Additional proposals have gained support in recent years as green card backlogs have grown, due in part to Trump Administration’s policies that severely restricted immigration and contributed to the growing backlogs. In 2021, USCIS failure to issue tens of thousands of green cards authorized by Congress. As ongoing labor shortages make clear the need to facilitate immigrants’ full participation in the workforce, leaders in Congress have started to examine why green cards were being wasted and how the backlogs could be reduced.

Directly-impacted individuals speaking to the devastating impacts of the green card backlogs on families and young people have also motivated Members to act. For example, when 23-year-old University of Texas graduate Athulya Rajakumar provided powerful testimony before the Senate Subcommittee on Immigration, Citizenship and Border Safety in March 2022 about how the backlogs have harmed her family and put her own future in the U.S. at risk, Senators on both sides of the aisle committed to act.

Congress should quickly take up legislation to reduce the green card backlogs and prevent further waste.

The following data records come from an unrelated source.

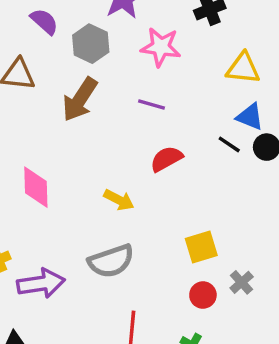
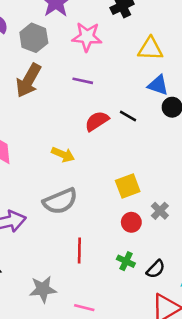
black line: (229, 144) -> (128, 116), moved

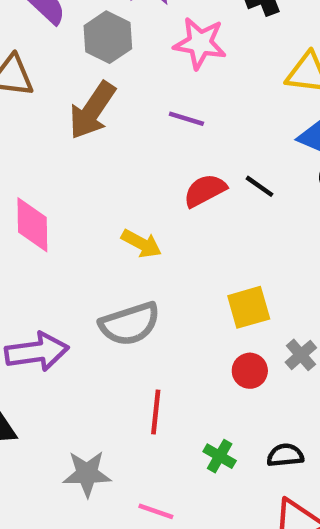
green cross: (126, 261) -> (220, 456), moved
black semicircle: (156, 269) -> (285, 455), turned -144

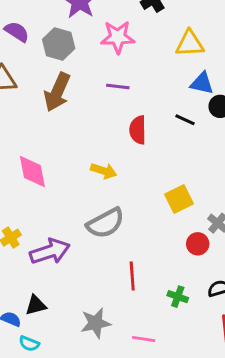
black line: (259, 186) -> (185, 120), moved
red semicircle: (205, 190) -> (138, 130), turned -52
red circle: (250, 371) -> (198, 244), moved

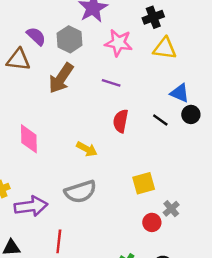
purple semicircle: (17, 32) -> (36, 36), moved
yellow triangle: (190, 44) -> (165, 48), moved
red line: (132, 276) -> (59, 241), moved

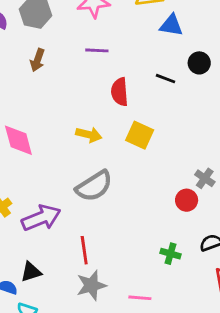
brown arrow: (61, 78) -> (37, 60), size x0.6
blue triangle: (180, 93) -> (171, 25), moved
yellow square: (144, 183) -> (140, 135), moved, turned -35

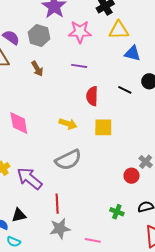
brown arrow: (37, 60) -> (37, 69), turned -56
yellow square: (140, 135) -> (103, 127), turned -30
purple arrow: (41, 218) -> (29, 178), turned -124

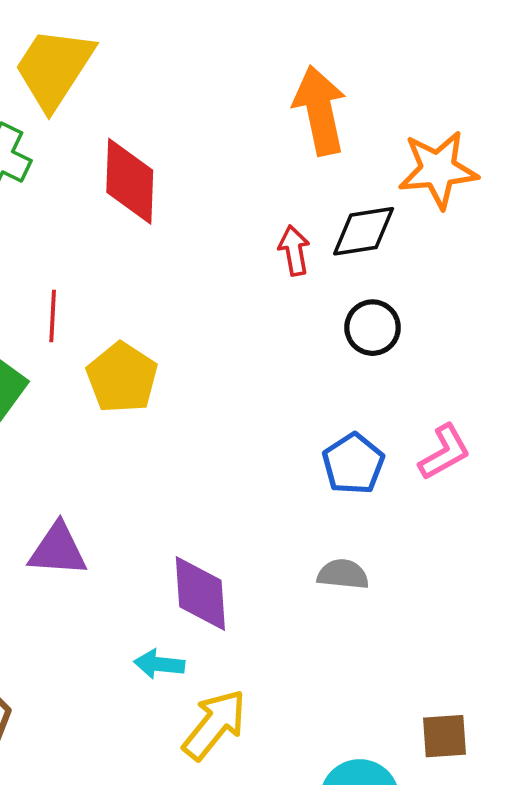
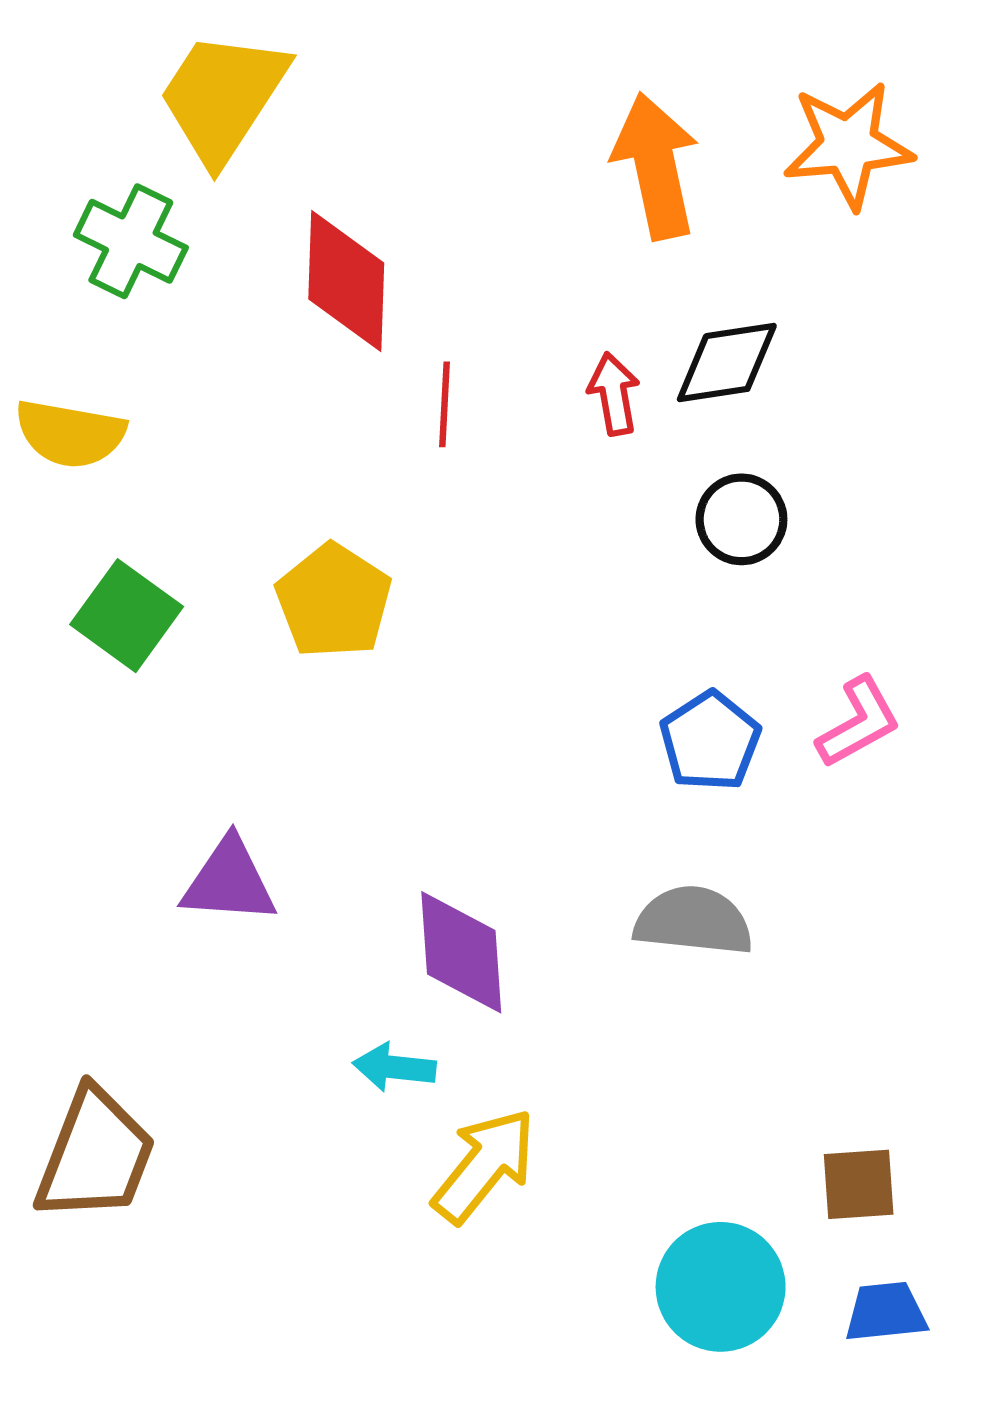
orange star: (438, 170) -> (848, 145), moved
red line: (53, 316) -> (445, 404), moved
gray semicircle: (343, 574) -> (693, 921), size x1.4

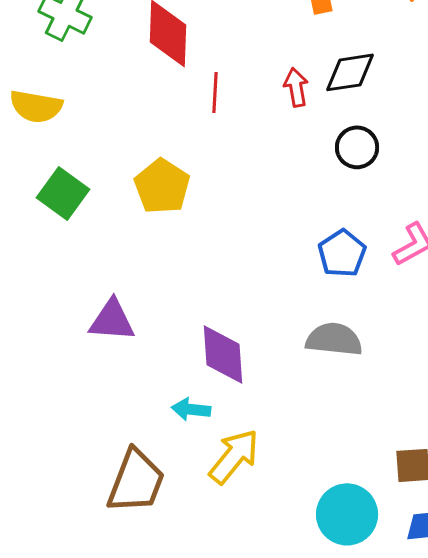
brown trapezoid: (95, 1155) -> (136, 481), moved

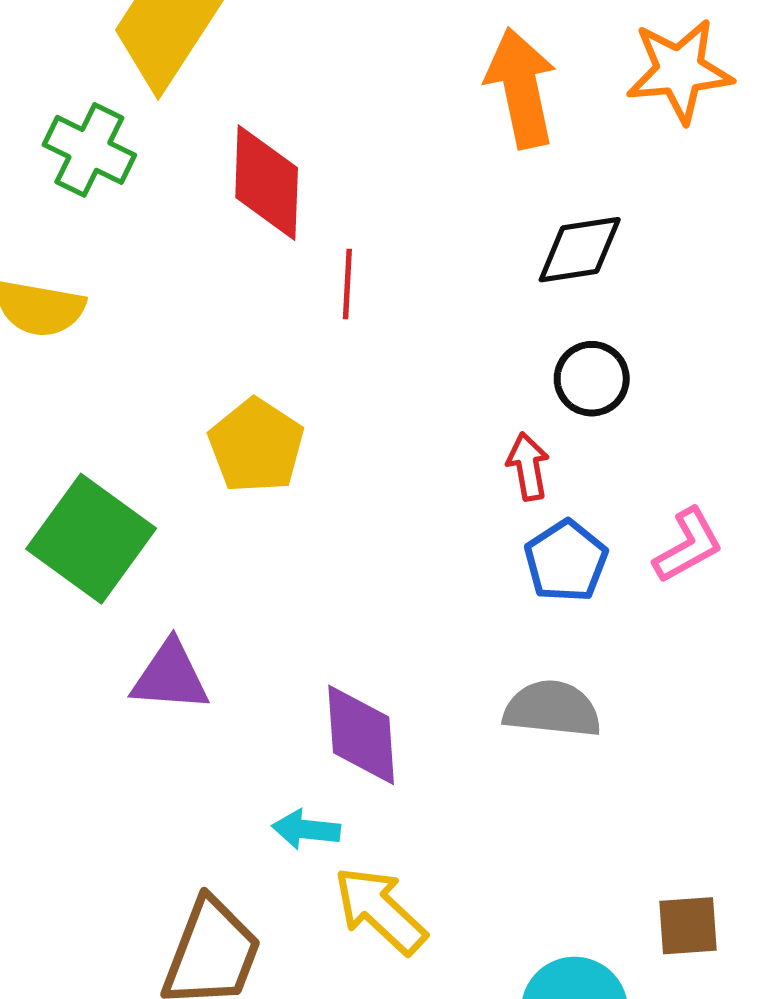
red arrow: (296, 87) -> (528, 466), moved
green square: (63, 193) -> (91, 539), moved, size x1.4
yellow arrow: (234, 456) -> (380, 910), turned -86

Congress should quickly take up legislation to reduce the green card backlogs and prevent further waste

Leaders in Congress have many bipartisan proposals before them, each with advantages and nuances worth considering. Any of these proposals would help modernize the country's outdated immigration system; failing to act, however, will only cause the backlogs to grow bigger, and will continue to put one of America’s greatest competitive advantages at risk. To ensure that immigrants can fully contribute to the workforce and to keep families together, Congress should quickly take up legislation to reduce the green card backlogs and prevent further waste.

Notes

  1. Immigration law sets a numerical limit on the number of green cards that can be issued each year. When the government fails to reach the annual authorization, the unused green cards are supposed to “roll over” from one immigration category to another; if the number of family-based green cards issued one year is less than the annual limit, the employment-based cap should be increased by the difference the next year. However, the formula used to calculate the rollover is outdated, and essentially eliminates any unused green cards as they roll from the employment to family category. This results in authorized green cards never being issued, artificially limiting immigration below statutory levels and contributing to the backlogs.